Q:  Is it possible to bring concept of bookishnesss to other contexts, e.g. to book exhibitions?

A:  Absolutely. When I say, “bookishness is everywhere,” I mean it. I think book exhibitions—whether displayed on the bookshelves of one’s home or in shelfies distributed on social media, whether curated for libraries and exhibition halls or for decorating a bourgeoisie restaurant—all share a common sense of the book as a tangible symbol of taste and a physical thing of value, but also one whose exhibition matters acutely in our digital moment.  Of course, there have been exhibitions of books before computers and digitized culture, but the omnipresence of bookishness—the shared need to express this affiliation and attachment to books—is clearly distinctive and not contained to a specific cultural or disciplinary context. This is what makes it so interesting.

Q:  How would you situate the artist book in your study of bookishness and the development of bookishness?

A:  I did a lot of research and thinking about this question. My interest in and exploration of bookwork (that genre of book-based sculpture that I showed in my slideshow, represented by the artists Doug Beube and Brian Dettmer) led me to research artist books and visit university special collections devoted to them (Yale and UCSD, in particular). But it was my personal connection to bookwork artists that taught me to see a distinctive difference between artist books and bookwork.
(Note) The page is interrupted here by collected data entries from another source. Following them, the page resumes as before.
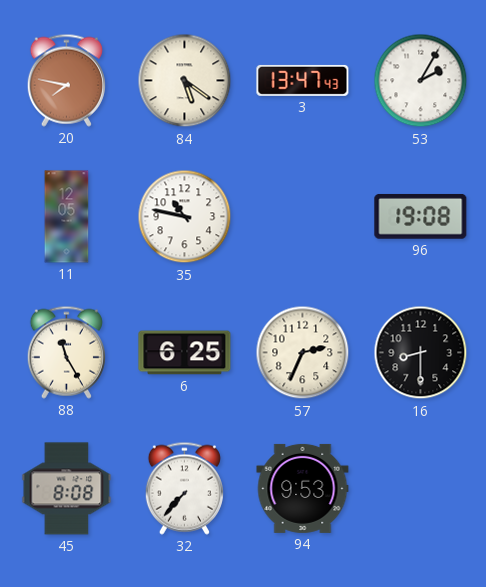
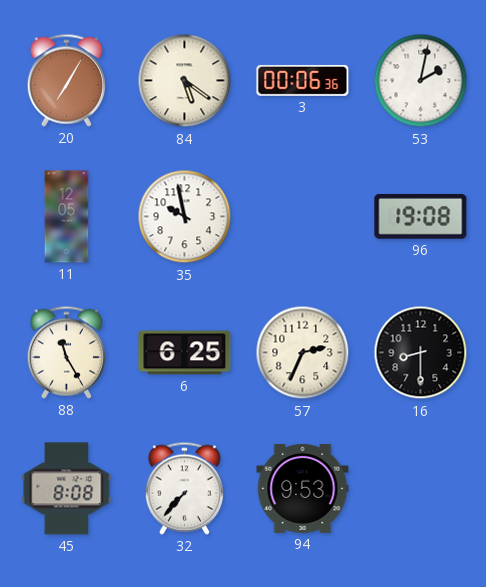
20: 7:47 -> 7:05
3: 13:47 -> 00:06
53: 2:05 -> 2:02
35: 10:47 -> 9:58
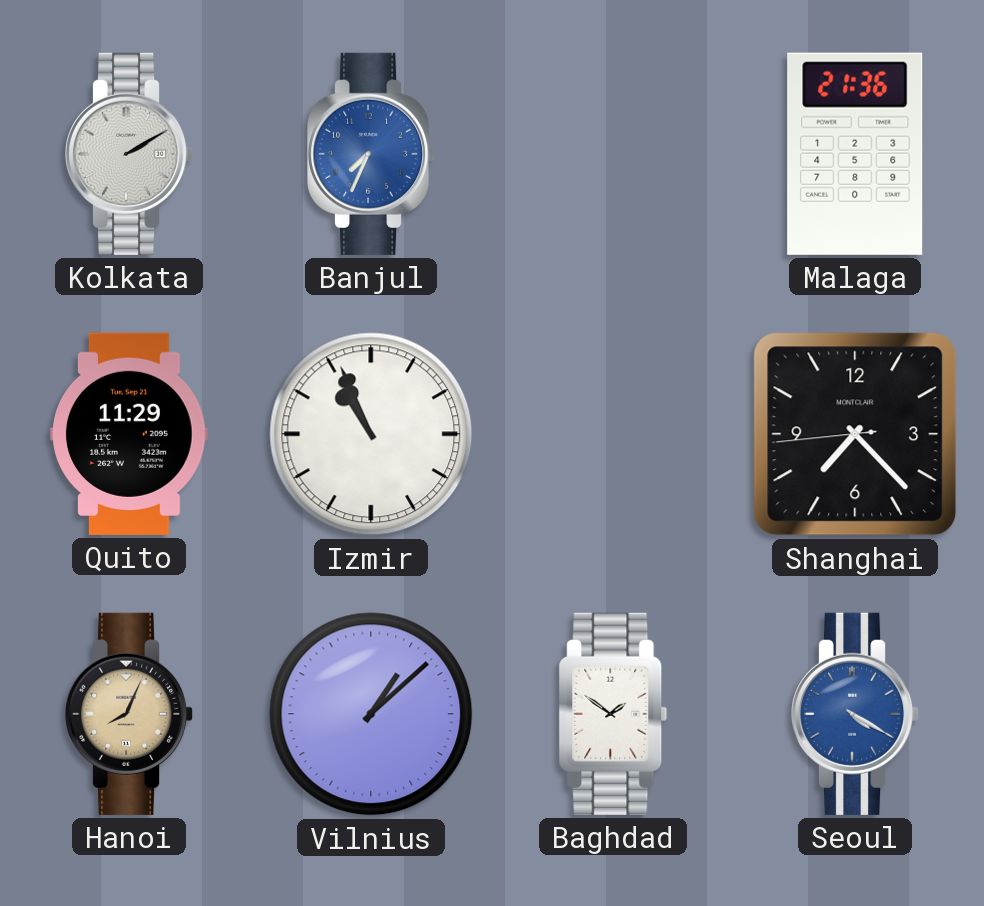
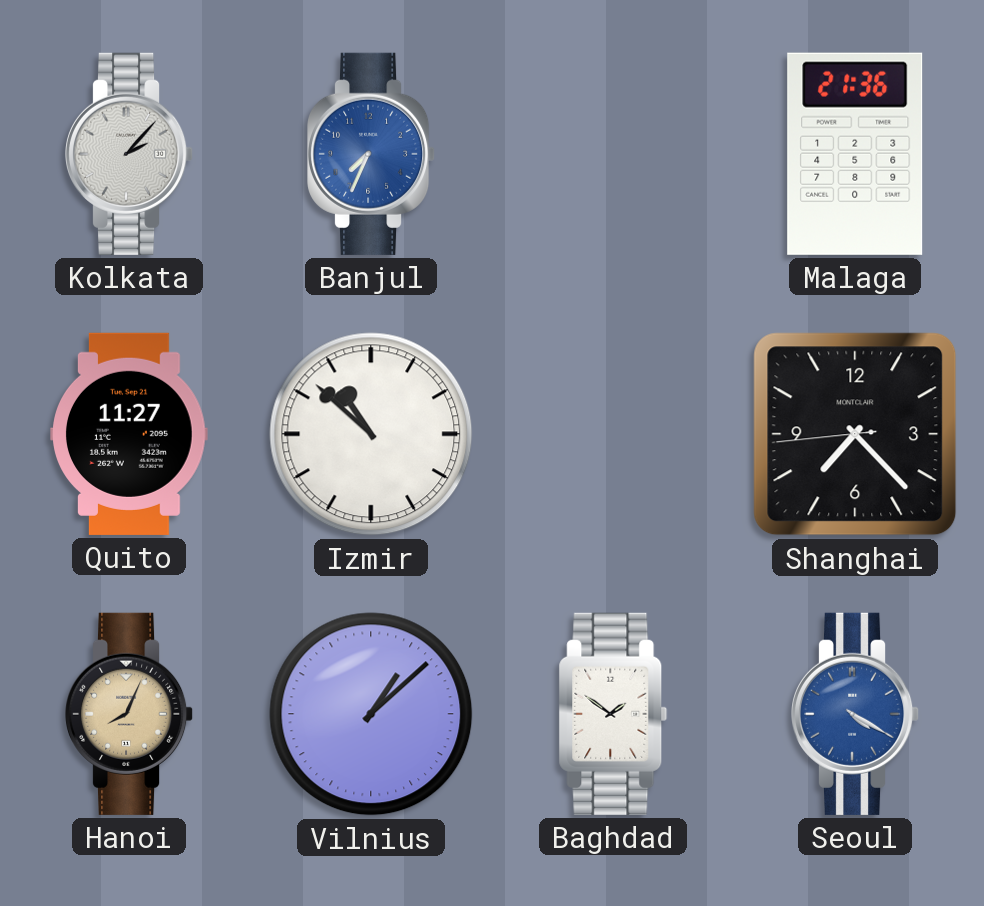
Kolkata: 2:10 -> 2:07
Quito: 11:29 -> 11:27
Izmir: 10:56 -> 10:52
I would like to answer your question by quoting from an interview I conducted with the Doug Beube and Brian Dettmer: “Bookwork and Bookishness: An interview with Doug Beube and Brian Dettmer” by Jessica Pressman in Book Presence in a Digital Age, eds. Kiene Brillenburg Wurth, Kári Driscoll, and Jessica Pressman (Bloomsbury, 2018):

Jessica: Your work is often seen in relation to artist books, both in connection to and in opposition to that book-based genre of art. Would you say that this reflective, even reflexive, media studies aspect of your work is what serves to distinguish bookwork from artist books?

Doug: I don’t like the term “book artist.” I consider myself a mixed media artist.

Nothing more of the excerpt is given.